A brain imaging study found that stressful life events such as job loss or divorce, could affect critical regions of the brain that regulate emotion and physiological functions, and lead over time to serious psychiatric problems or chronic diseases, such as diabetes and hypertension.

The study, which included the magnetic resonance imaging (MRI) scans of 103 healthy individuals, revealed that even the brains of participants who had only recently experienced life changing or stressful events showed reduced gray matter in a part of the prefrontal cortex that regulates emotions and self control, as well as blood pressure and glucose levels.

“The accumulation of stressful life events may make it more challenging for these individuals to deal with future stress, particularly if the next demanding event requires effortful control, emotion regulation, or integrated social processing to overcome it,” Emily Ansell, an assistant professor of psychiatry and lead author of the study, said in a statement posted on Yale's website.

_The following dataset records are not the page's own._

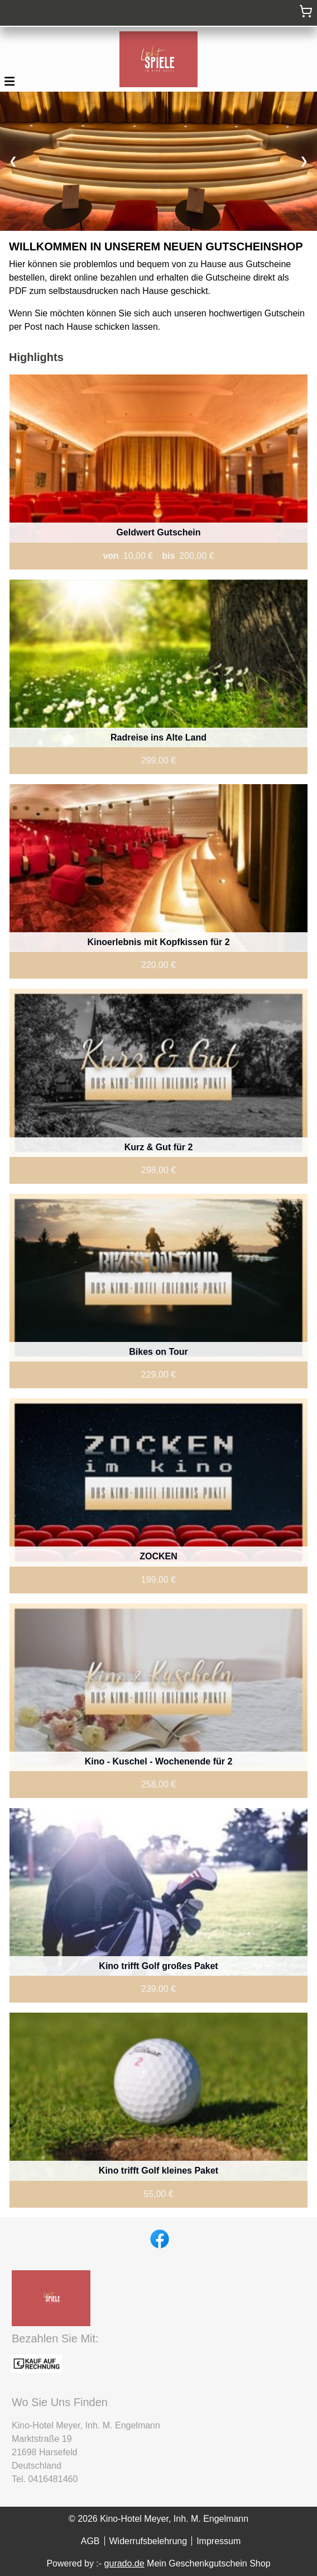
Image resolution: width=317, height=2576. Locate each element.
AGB (90, 2541)
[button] (9, 80)
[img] (158, 59)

The study, which was published Monday in the journal Biological Psychiatry, also indicates an important need to “find ways to deal with the emotional fallout,” caused by stress, according to Yale neurobiology professor Rajita Sinha, senior author of the report.

“The brain is dynamic and plastic and things can improve — but only if stress is dealt with in a healthy manner,” Sinha said. “If not, the effects of stress can have a negative impact on both our physical and mental health.”